There is a tradition of self-deprecation that is overplayed by American presidents, and Barack Obama is no exception. In a fundraising visit to Facebook’s headquarters in California, he began his speech by saying: “I’m the guy who got Mark to wear a jacket and tie.” “Second time,” Mark shyly replied (that’s Mark Zuckerberg, leader of the pack). “I know,” responded Obama. "I will say — and I hate to tell stories on Mark, but the first time we had dinner together and he wore this jacket and tie, I'd say halfway through dinner he’s starting to sweat a little bit. It’s really uncomfortable for him. So I helped him out of his jacket. And in fact, if you’d like, Mark, we can take our jackets off."

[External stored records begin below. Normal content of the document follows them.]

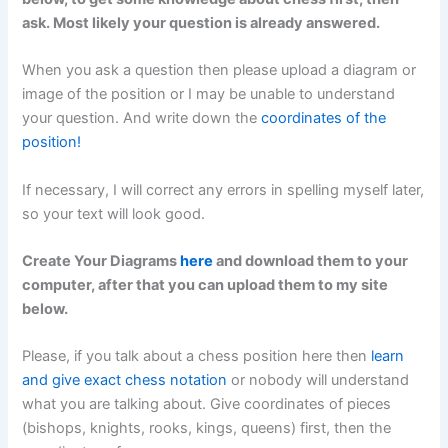
ask. Most likely your question is already answered.
When you ask a question then please upload a diagram or
image of the position or I may be unable to understand
your question. And write down the
coordinates of the
position!
If necessary, I will correct any errors in spelling myself later,
so your text will look good.
Create Your Diagrams
here
and download them to your
computer, after that you can upload them to my site
below.
Please, if you talk about a chess position here then
learn
and give exact chess notation
or nobody will understand
what you are talking about. Give coordinates of pieces
(bishops, knights, rooks, kings, queens) first, then the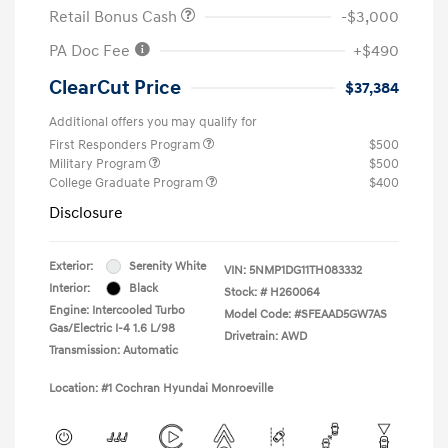
Retail Bonus Cash
-$3,000
PA Doc Fee
+$490
ClearCut Price
$37,384
Additional offers you may qualify for
First Responders Program
$500
Military Program
$500
College Graduate Program
$400
Disclosure
Exterior:
Serenity White
VIN:
5NMP1DG11TH083332
Interior:
Black
Stock: #
H260064
Engine: Intercooled Turbo
Model Code: #SFEAAD5GW7AS
Gas/Electric I-4 1.6 L/98
Drivetrain: AWD
Transmission: Automatic
Location: #1 Cochran Hyundai Monroeville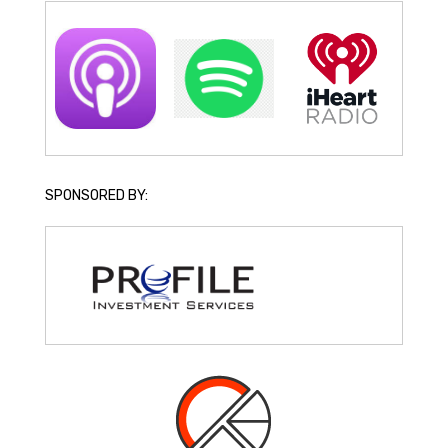
SPONSORED BY: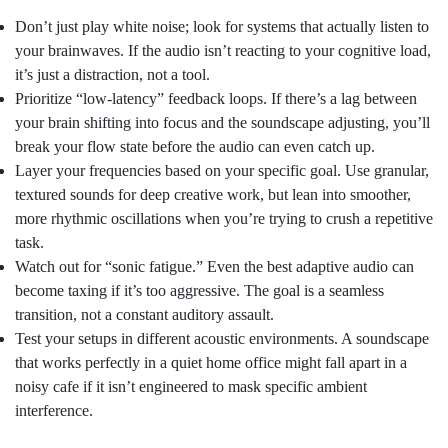
Don’t just play white noise; look for systems that actually listen to
your brainwaves. If the audio isn’t reacting to your cognitive load,
it’s just a distraction, not a tool.
Prioritize “low-latency” feedback loops. If there’s a lag between
your brain shifting into focus and the soundscape adjusting, you’ll
break your flow state before the audio can even catch up.
Layer your frequencies based on your specific goal. Use granular,
textured sounds for deep creative work, but lean into smoother,
more rhythmic oscillations when you’re trying to crush a repetitive
task.
Watch out for “sonic fatigue.” Even the best adaptive audio can
become taxing if it’s too aggressive. The goal is a seamless
transition, not a constant auditory assault.
Test your setups in different acoustic environments. A soundscape
that works perfectly in a quiet home office might fall apart in a
noisy cafe if it isn’t engineered to mask specific ambient
interference.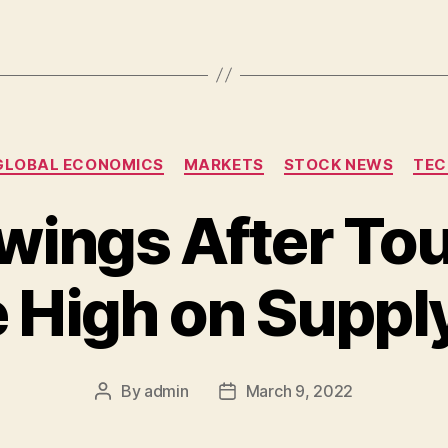
Categories
GLOBAL ECONOMICS
MARKETS
STOCK NEWS
TEC
ings After To
e High on Suppl
By
admin
March 9, 2022
Post
Post
author
date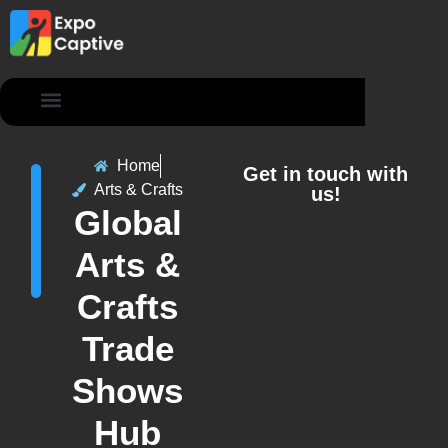
Contact Us
Home
Get in touch with
Arts & Crafts
us!
Global
Arts &
Crafts
Trade
Shows
Hub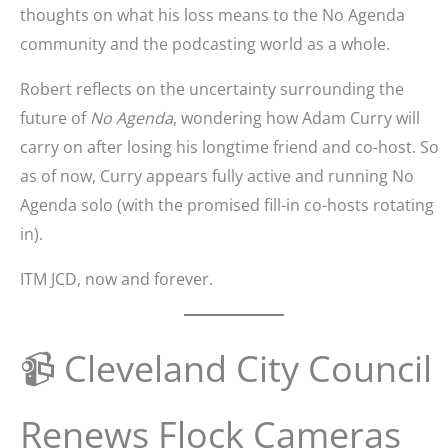
thoughts on what his loss means to the No Agenda
community and the podcasting world as a whole.
Robert reflects on the uncertainty surrounding the
future of
No Agenda
, wondering how Adam Curry will
carry on after losing his longtime friend and co-host. So
as of now, Curry appears fully active and running No
Agenda solo (with the promised fill-in co-hosts rotating
in).
ITM JCD, now and forever.
📹 Cleveland City Council
Renews Flock Cameras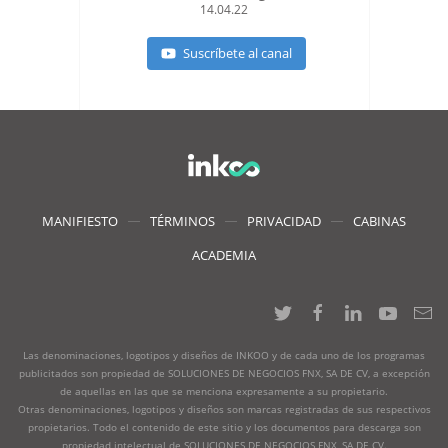
14.04.22
Suscríbete al canal
MANIFIESTO
TÉRMINOS
PRIVACIDAD
CABINAS
ACADEMIA
Las denominaciones, logotipos y diseños de INKOO y de cada uno de los programas
publicitados son propiedad de SOLUCIONES DE NEGOCIOS FNX, SA DE CV, a excepción
de aquellas en las que se menciona expresamente a su propietario.
Otras denominaciones, logotipos y diseños son marcas registradas de sus respectivos
propietarios. Todo el contenido de este sitio y los documentos para descarga son
propiedad intelectual de SOLUCIONES DE NEGOCIOS FNX, SA DE CV.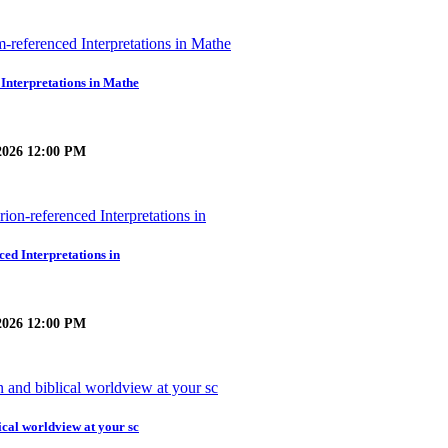
 Interpretations in Mathe
2026 12:00 PM
ced Interpretations in
2026 12:00 PM
ical worldview at your sc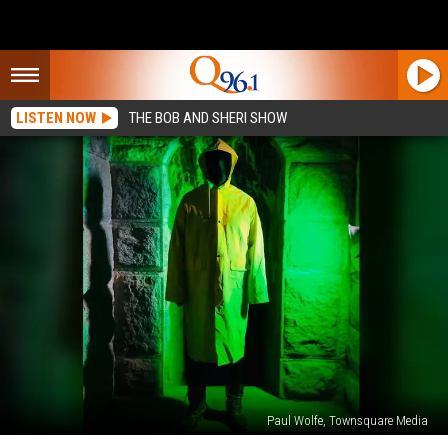
LISTEN NOW
THE BOB AND SHERI SHOW
Paul Wolfe, Townsquare Media
2022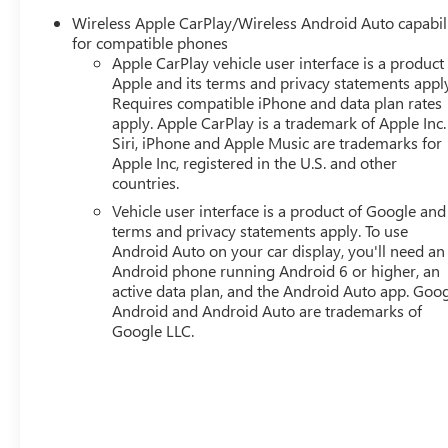
Wireless Apple CarPlay/Wireless Android Auto capabil
for compatible phones
Apple CarPlay vehicle user interface is a product
Apple and its terms and privacy statements appl
Requires compatible iPhone and data plan rates
apply. Apple CarPlay is a trademark of Apple Inc.
Siri, iPhone and Apple Music are trademarks for
Apple Inc, registered in the U.S. and other
countries.
Vehicle user interface is a product of Google and 
terms and privacy statements apply. To use
Android Auto on your car display, you'll need an
Android phone running Android 6 or higher, an
active data plan, and the Android Auto app. Goog
Android and Android Auto are trademarks of
Google LLC.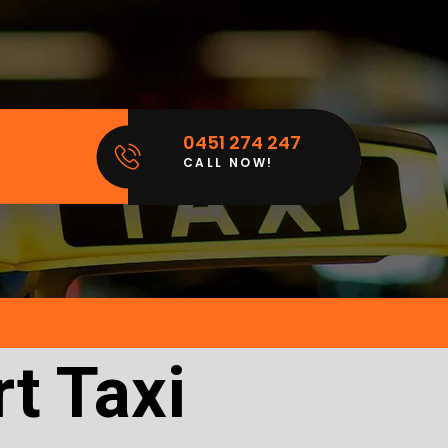
0451 274 247
CALL NOW!
t Taxi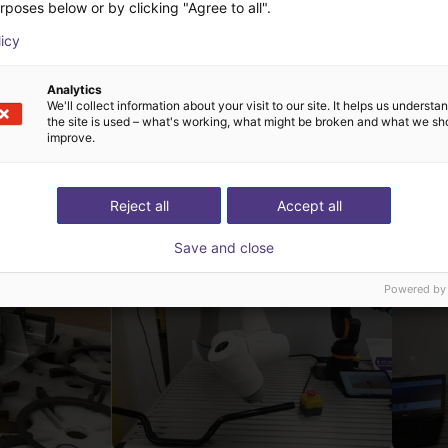
rposes below or by clicking "Agree to all".
licy
Analytics
We'll collect information about your visit to our site. It helps us underst
the site is used – what's working, what might be broken and what we sh
improve.
h FMS Systemtechnik
Reject all
Accept all
Save and close
Powered by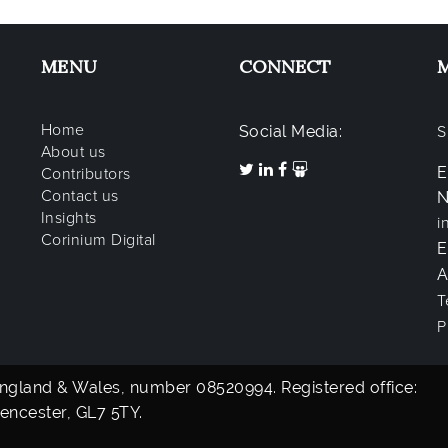
MENU
CONNECT
Home
Social Media:
S
About us
E
Contributors
Contact us
N
Insights
i
Corinium Digital
A
T
P
 England & Wales, number 08520994. Registered office:
encester, GL7 5TY.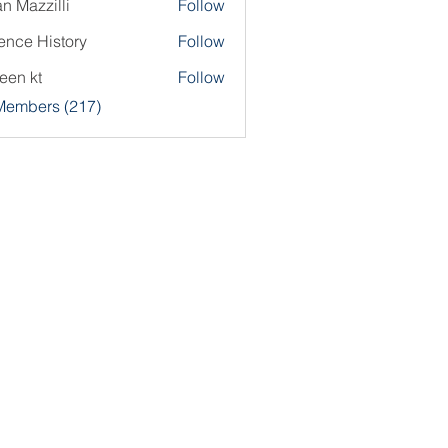
an Mazzilli
Follow
ence History
Follow
een kt
Follow
 Members (217)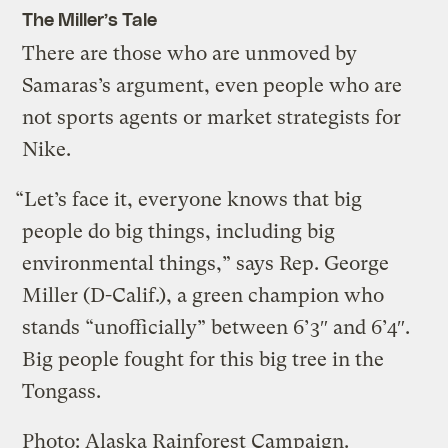
The Miller’s Tale
There are those who are unmoved by
Samaras’s argument, even people who are
not sports agents or market strategists for
Nike.
“Let’s face it, everyone knows that big
people do big things, including big
environmental things,” says Rep. George
Miller (D-Calif.), a green champion who
stands “unofficially” between 6’3″ and 6’4″.
Big people fought for this big tree in the
Tongass.
Photo: Alaska Rainforest Campaign.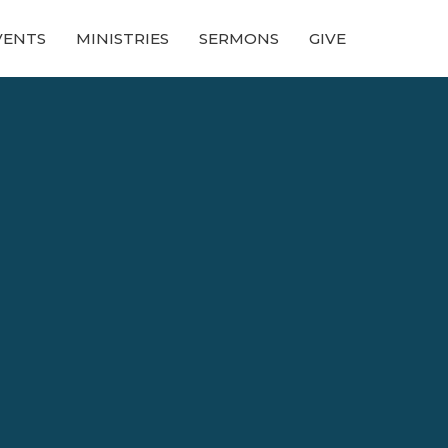
VENTS
MINISTRIES
SERMONS
GIVE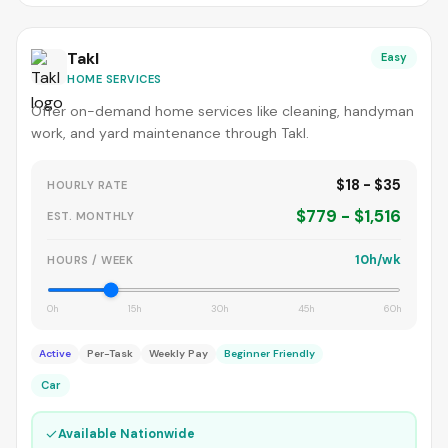
Takl
Easy
HOME SERVICES
Offer on-demand home services like cleaning, handyman
work, and yard maintenance through Takl.
$18 - $35
HOURLY RATE
$779 - $1,516
EST. MONTHLY
10h/wk
HOURS / WEEK
0h
15h
30h
45h
60h
Active
Per-Task
Weekly Pay
Beginner Friendly
Car
✓
Available Nationwide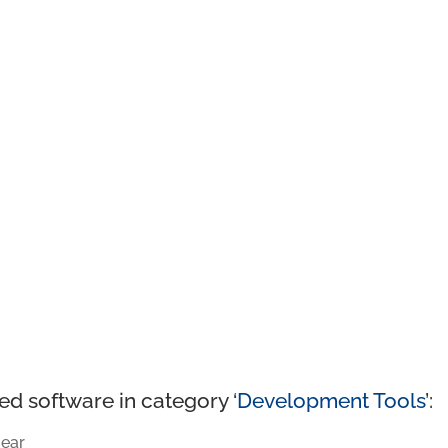
ed software in category ‘
Development Tools
’:
ear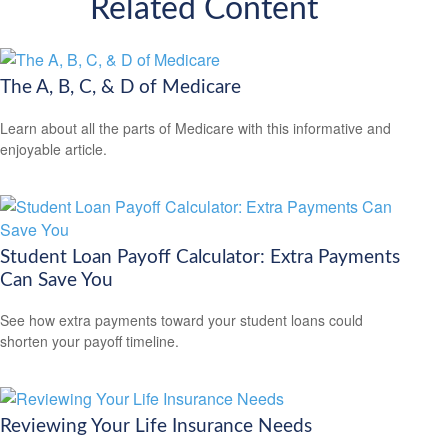
Related Content
The A, B, C, & D of Medicare
Learn about all the parts of Medicare with this informative and
enjoyable article.
Student Loan Payoff Calculator: Extra Payments
Can Save You
See how extra payments toward your student loans could
shorten your payoff timeline.
Reviewing Your Life Insurance Needs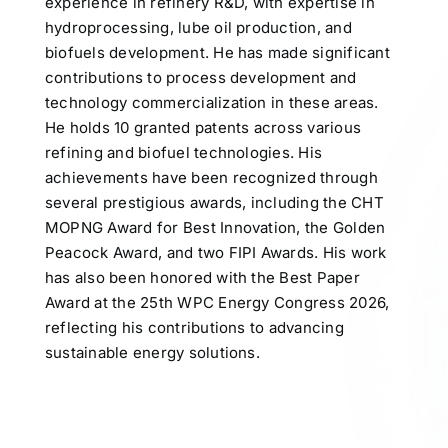
experience in refinery R&D, with expertise in
hydroprocessing, lube oil production, and
biofuels development. He has made significant
contributions to process development and
technology commercialization in these areas.
He holds 10 granted patents across various
refining and biofuel technologies. His
achievements have been recognized through
several prestigious awards, including the CHT
MOPNG Award for Best Innovation, the Golden
Peacock Award, and two FIPI Awards. His work
has also been honored with the Best Paper
Award at the 25th WPC Energy Congress 2026,
reflecting his contributions to advancing
sustainable energy solutions.
Participates in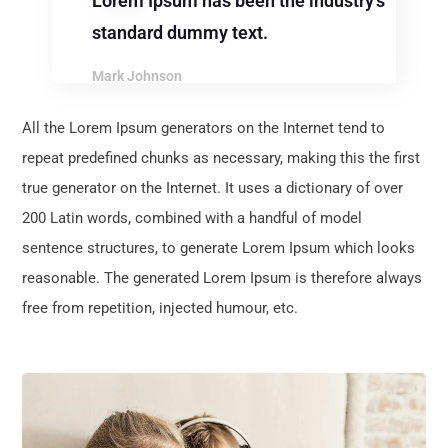
Lorem Ipsum has been the industry’s
standard dummy text.
Mark Johnson
All the Lorem Ipsum generators on the Internet tend to
repeat predefined chunks as necessary, making this the first
true generator on the Internet. It uses a dictionary of over
200 Latin words, combined with a handful of model
sentence structures, to generate Lorem Ipsum which looks
reasonable. The generated Lorem Ipsum is therefore always
free from repetition, injected humour, etc.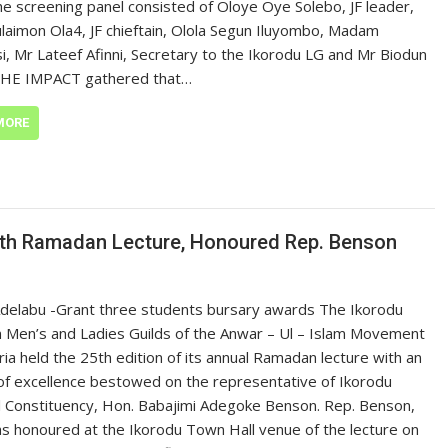
he screening panel consisted of Oloye Oye Solebo, JF leader,
Sulaimon Ola4, JF chieftain, Olola Segun Iluyombo, Madam
i, Mr Lateef Afinni, Secretary to the Ikorodu LG and Mr Biodun
THE IMPACT gathered that…
MORE
th Ramadan Lecture, Honoured Rep. Benson
Adelabu -Grant three students bursary awards The Ikorodu
n Men’s and Ladies Guilds of the Anwar – Ul – Islam Movement
ria held the 25th edition of its annual Ramadan lecture with an
f excellence bestowed on the representative of Ikorodu
 Constituency, Hon. Babajimi Adegoke Benson. Rep. Benson,
 honoured at the Ikorodu Town Hall venue of the lecture on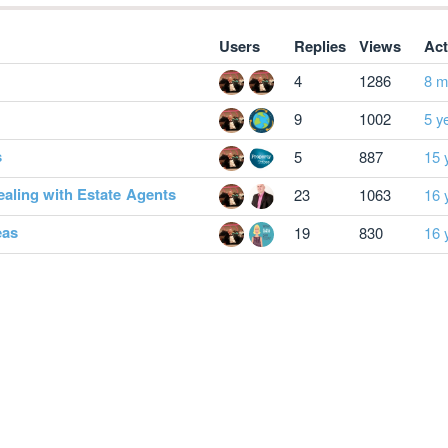
Users
Replies
Views
Act
4
1286
8 m
9
1002
5 y
s
5
887
15 
dealing with Estate Agents
23
1063
16 
eas
19
830
16 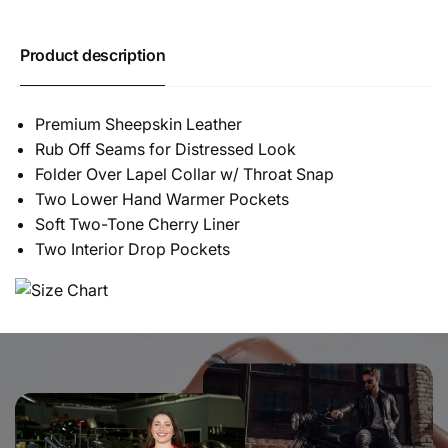
Product description
Premium Sheepskin Leather
Rub Off Seams for Distressed Look
Folder Over Lapel Collar w/ Throat Snap
Two Lower Hand Warmer Pockets
Soft Two-Tone Cherry Liner
Two Interior Drop Pockets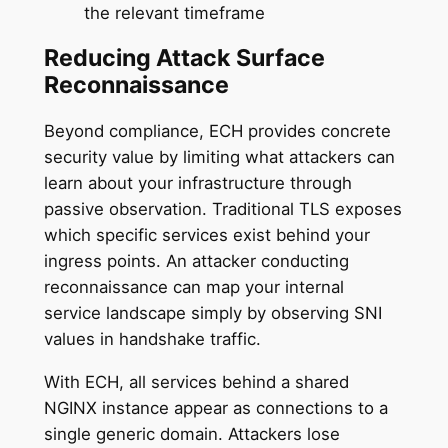
the relevant timeframe
Reducing Attack Surface
Reconnaissance
Beyond compliance, ECH provides concrete
security value by limiting what attackers can
learn about your infrastructure through
passive observation. Traditional TLS exposes
which specific services exist behind your
ingress points. An attacker conducting
reconnaissance can map your internal
service landscape simply by observing SNI
values in handshake traffic.
With ECH, all services behind a shared
NGINX instance appear as connections to a
single generic domain. Attackers lose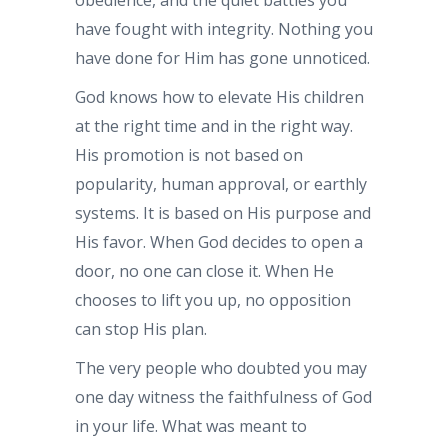
have fought with integrity. Nothing you
have done for Him has gone unnoticed.
God knows how to elevate His children
at the right time and in the right way.
His promotion is not based on
popularity, human approval, or earthly
systems. It is based on His purpose and
His favor. When God decides to open a
door, no one can close it. When He
chooses to lift you up, no opposition
can stop His plan.
The very people who doubted you may
one day witness the faithfulness of God
in your life. What was meant to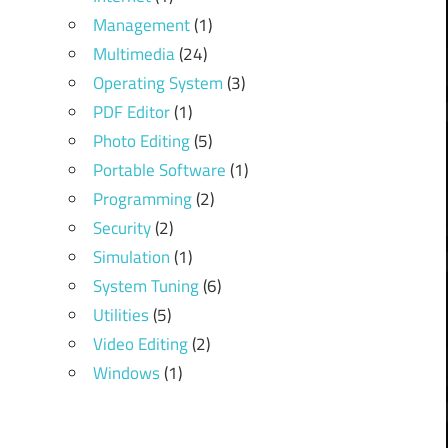
Management
(1)
Multimedia
(24)
Operating System
(3)
PDF Editor
(1)
Photo Editing
(5)
Portable Software
(1)
Programming
(2)
Security
(2)
Simulation
(1)
System Tuning
(6)
Utilities
(5)
Video Editing
(2)
Windows
(1)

It’s all there. Obama’s reference to his distant (and young, and cool, and nice) predecessor Kennedy (“I am the man who accompanied Jacqueline Kennedy to Paris,” he joked during a visit to de Gaulle in the 1960s). The cronyism between the two icons, friend “Mark” and friend “Barack,” is nicely qualified by formal adherence to antiquated roles: Zuckerberg still made the effort to wear a tie, Obama authorizes him to drop the jacket. Appearances are saved. The president next responded to all the questions from his Facebook friends. To ask a question, you had to have clicked the button to “like” the White House. Nothing disturbs the show.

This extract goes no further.